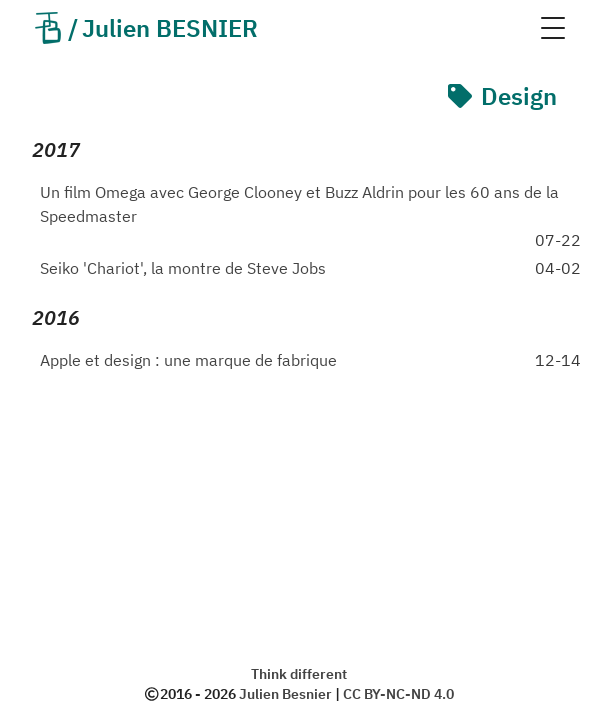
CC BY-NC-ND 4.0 (398, 694)
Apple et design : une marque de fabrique (188, 360)
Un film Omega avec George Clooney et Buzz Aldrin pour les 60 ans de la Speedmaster (299, 204)
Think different (299, 674)
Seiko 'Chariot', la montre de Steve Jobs (183, 268)
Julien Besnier (285, 694)
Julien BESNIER (145, 28)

→ WHAT THE TASK REQUIRES:
Every line of the material must be repeated exactly; pictures stay out.

→ EXPECTED ANSWER:
CC BY-NC-ND 4.0 (398, 694)
Apple et design : une marque de fabrique (188, 360)
Un film Omega avec George Clooney et Buzz Aldrin pour les 60 ans de la Speedmaster (299, 204)
Think different (299, 674)
Seiko 'Chariot', la montre de Steve Jobs (183, 268)
Julien Besnier (285, 694)
Julien BESNIER (145, 28)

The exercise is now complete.